On Apr 21, 2009, at 6:25 AM, Rui Carneiro wrote:

...

Anyone know some good libraries to handle the content of files like
pdf, ppt, doc, etc? I am already indexing attachments all I need now is
extract the text of them.

I've no idea, but you could at least look at some of the other full
text search engines. I remember them advertising indexing support for
all kinds of formats. Maybe they're using some specific library or
maybe it would be easy to extract their parsing code.

Rui Carneiro

7:52 p.m.

Great idea!

I will give news soon.

On Tue, Apr 21, 2009 at 5:32 PM, Timo Sirainen <tss@iki.fi> wrote:

...

I've no idea, but you could at least look at some of the other full text search engines. I remember them advertising indexing support for all kinds of formats. Maybe they're using some specific library or maybe it would be easy to extract their parsing code.

Rui Carneiro

22 Apr 22 Apr

5:51 p.m.

Hi,

Almost full text search engines (C/C++) I looked (Swish-E, Wumpus, Lemur and Xapian) do not use any kind of library or parser. Instead, they use other applications like pdftotext, catdoc, catppt (etc) and call them with execvp (or equivalent). Using this approach on my project have some pros and cons:

Pros:

The existing libraries to extract the content of pdf, doc (etc) are not very stable.
Easier to handle errors (even if those applications crash dovecot will be still running)
Less developing time

Cons:

Some programs to parse special formats (p.e. catppt and pdftotext) do not accept input from stdin (we need to create temporary files).

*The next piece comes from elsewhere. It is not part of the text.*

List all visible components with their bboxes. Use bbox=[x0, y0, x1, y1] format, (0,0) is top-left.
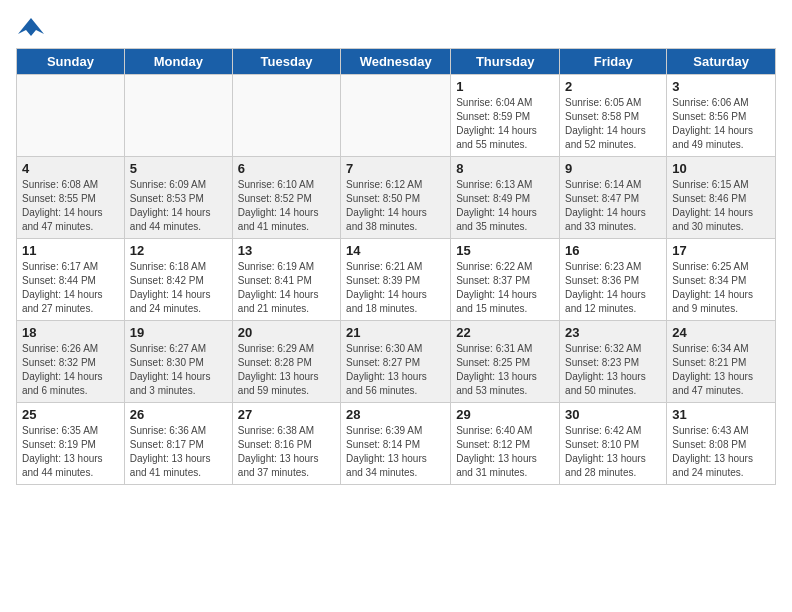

What approach would be better? Using applications like pdftotext and catdoc or, on the other hand, use their libraries and do it almost from scratch?

Regards Rui Carneiro

On Tue, Apr 21, 2009 at 5:52 PM, Rui Carneiro <rui.arc@gmail.com> wrote:

...

Great idea!

I will give news soon.

On Tue, Apr 21, 2009 at 5:32 PM, Timo Sirainen <tss@iki.fi> wrote:

...
I've no idea, but you could at least look at some of the other full text search engines. I remember them advertising indexing support for all kinds of formats. Maybe they're using some specific library or maybe it would be easy to extract their parsing code.

-- mobile: +351 963446125 mail: rui.arc@gmail.com mail: ei04073@fe.up.pt website: http://paginas.fe.up.pt/~ei04073<http://paginas.fe.up.pt/%7Eei04073>

Timo Sirainen

7:38 p.m.

On Wed, 2009-04-22 at 15:51 +0100, Rui Carneiro wrote:

...

Hi,

Almost full text search engines (C/C++) I looked (Swish-E, Wumpus, Lemur and Xapian) do not use any kind of library or parser. Instead, they use other applications like pdftotext, catdoc, catppt (etc) and call them with execvp (or equivalent). Using this approach on my project have some pros and cons:

Pros:

The existing libraries to extract the content of pdf, doc (etc) are not very stable.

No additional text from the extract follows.